Data items:
━━━━━━━━━━
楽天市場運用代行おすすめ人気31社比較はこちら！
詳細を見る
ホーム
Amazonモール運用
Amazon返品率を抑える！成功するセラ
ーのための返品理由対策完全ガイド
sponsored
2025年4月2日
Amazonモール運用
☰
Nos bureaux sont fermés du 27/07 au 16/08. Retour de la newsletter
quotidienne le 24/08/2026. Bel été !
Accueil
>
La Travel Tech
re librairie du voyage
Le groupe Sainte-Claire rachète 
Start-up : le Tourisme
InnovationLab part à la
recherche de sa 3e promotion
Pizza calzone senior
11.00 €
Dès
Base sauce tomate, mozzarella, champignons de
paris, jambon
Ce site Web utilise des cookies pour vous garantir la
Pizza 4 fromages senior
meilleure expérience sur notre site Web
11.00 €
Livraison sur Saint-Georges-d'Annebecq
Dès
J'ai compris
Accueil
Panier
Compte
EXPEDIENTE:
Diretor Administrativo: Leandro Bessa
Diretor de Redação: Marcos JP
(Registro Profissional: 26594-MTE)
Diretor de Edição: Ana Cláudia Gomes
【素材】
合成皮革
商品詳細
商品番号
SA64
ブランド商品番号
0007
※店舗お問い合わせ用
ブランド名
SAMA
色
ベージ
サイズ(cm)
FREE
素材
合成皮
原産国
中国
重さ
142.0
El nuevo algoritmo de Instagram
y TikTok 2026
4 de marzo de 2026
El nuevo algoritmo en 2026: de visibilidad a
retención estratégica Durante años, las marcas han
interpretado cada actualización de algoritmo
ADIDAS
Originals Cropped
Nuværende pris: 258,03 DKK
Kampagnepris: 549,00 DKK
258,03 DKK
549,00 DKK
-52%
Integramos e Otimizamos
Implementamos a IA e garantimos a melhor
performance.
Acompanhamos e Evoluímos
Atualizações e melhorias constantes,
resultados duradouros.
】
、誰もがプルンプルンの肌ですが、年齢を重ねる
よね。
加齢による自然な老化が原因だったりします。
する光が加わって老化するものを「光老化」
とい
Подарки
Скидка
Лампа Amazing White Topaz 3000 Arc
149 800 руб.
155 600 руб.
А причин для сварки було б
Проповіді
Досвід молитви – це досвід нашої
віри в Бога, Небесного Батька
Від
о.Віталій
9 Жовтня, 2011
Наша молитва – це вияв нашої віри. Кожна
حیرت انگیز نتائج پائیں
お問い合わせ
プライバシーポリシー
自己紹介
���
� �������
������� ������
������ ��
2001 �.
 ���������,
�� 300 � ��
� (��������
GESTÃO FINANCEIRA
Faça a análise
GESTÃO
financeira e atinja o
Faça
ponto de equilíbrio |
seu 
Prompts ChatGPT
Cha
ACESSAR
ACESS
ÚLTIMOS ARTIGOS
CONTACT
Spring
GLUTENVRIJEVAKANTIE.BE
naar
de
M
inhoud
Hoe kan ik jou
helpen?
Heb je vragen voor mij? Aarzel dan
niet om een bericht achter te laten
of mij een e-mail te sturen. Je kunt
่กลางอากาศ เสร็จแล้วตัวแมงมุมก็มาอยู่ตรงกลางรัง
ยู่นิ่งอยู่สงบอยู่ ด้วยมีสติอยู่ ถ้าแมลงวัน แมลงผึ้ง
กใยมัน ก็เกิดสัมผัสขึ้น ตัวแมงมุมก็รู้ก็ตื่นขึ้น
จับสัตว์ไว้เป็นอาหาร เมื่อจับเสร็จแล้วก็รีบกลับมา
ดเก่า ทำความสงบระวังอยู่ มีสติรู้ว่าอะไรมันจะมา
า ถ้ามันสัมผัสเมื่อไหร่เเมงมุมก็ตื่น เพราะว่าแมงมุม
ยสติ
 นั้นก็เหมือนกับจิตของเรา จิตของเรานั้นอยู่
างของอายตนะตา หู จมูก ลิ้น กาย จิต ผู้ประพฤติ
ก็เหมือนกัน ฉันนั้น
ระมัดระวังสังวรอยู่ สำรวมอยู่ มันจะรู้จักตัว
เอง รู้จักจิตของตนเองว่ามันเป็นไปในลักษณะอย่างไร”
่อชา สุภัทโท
━━━━━━━━━━
- _INSTRUCTIONS TO FOLLOW_
Scan the entries above for the line containing "Diretor de Redação: Marcos JP", and copy it and all lines after it exactly, down to and including the line containing "El nuevo algoritmo en 2026: de visibilidad a".

- _SOLUTION TO THIS EXERCISE_
Diretor de Redação: Marcos JP
(Registro Profissional: 26594-MTE)
Diretor de Edição: Ana Cláudia Gomes
【素材】
合成皮革
商品詳細
商品番号
SA64
ブランド商品番号
0007
※店舗お問い合わせ用
ブランド名
SAMA
色
ベージ
サイズ(cm)
FREE
素材
合成皮
原産国
中国
重さ
142.0
El nuevo algoritmo de Instagram
y TikTok 2026
4 de marzo de 2026
El nuevo algoritmo en 2026: de visibilidad a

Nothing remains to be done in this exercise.